Experimental TensorFlow GPU acceleration repository

rcroman

Well-known member
I finally got around to preparing a repository containing the CUDA/cuDNN software libraries needed to enable GPU acceleration of AI-based tools. This didn't used to be possible due to onerous license restrictions, but those have since been relaxed a bit.

This is for Windows only at the moment: if this goes well I'll work on the Linux version. This isn't needed for MacOS users – the "CoreML" library provided by Apple is used, so Mac users with capable hardware get GPU acceleration of RC Astro tools out of the box.

THIS IS EXPERIMENTAL – please READ this post completely, and proceed at your own risk. I can only test on a small number of hardware configs. I recommend backing up your PixInsight installation so you can roll back if it goes sideways. At the very least make a copy of the existing tensorflow.dll file in PI's bin directory – putting that back and restarting PI should effectively revert.

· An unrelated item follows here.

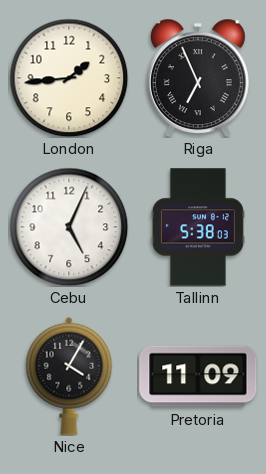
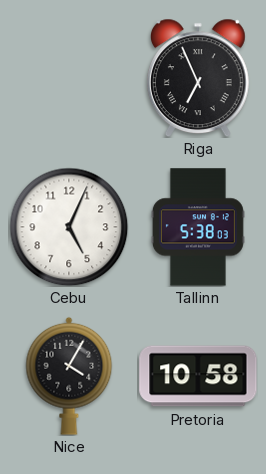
London: 1:44 -> none
Pretoria: 11:09 -> 10:58
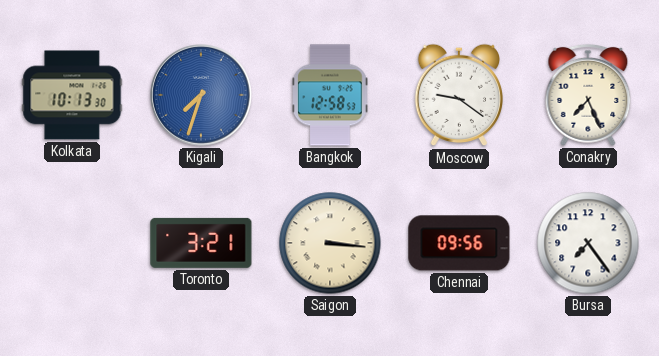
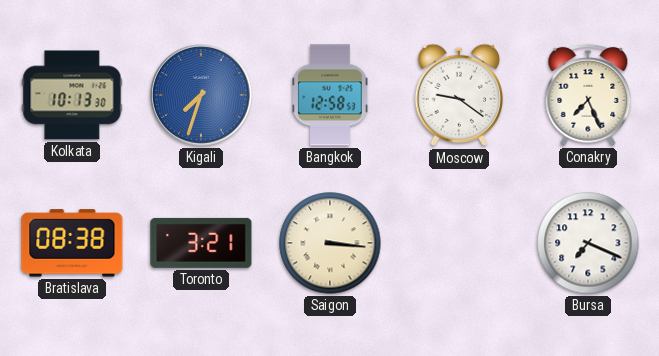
Bratislava: none -> 08:38
Chennai: 09:56 -> none
Bursa: 7:24 -> 7:19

There is a second repository to revert to CPU-only operation if something goes wrong. In the worst case, you may have to re-install PixInsight. Please roll with this if it happens, and provide kind feedback so I can try to fix it.

You need a capable NVIDIA GPU. This means one with ≥ 2GB of RAM and compute capability ≥ 3.5. Check this NVIDIA page if in doubt about your GPU's capabilities. You'll need at least several GB of free disk space.

The GPU repository installs version 2.10 of the "GPU-only" version of tensorflow.dll. On the TensorFlow project page, it clearly says "GPU only," but in my testing it ran in CPU-only mode just fine if there was no GPU installed. I have no idea if this will be the case on every machine. Along with the TensorFlow library, the necessary CUDA/cuDNN libraries (version 11.8) and the zlib compression library (version 1.2.3.0) are installed.

The CPU repository installs version 2.10 of the CPU-only build of tensorflow.dll.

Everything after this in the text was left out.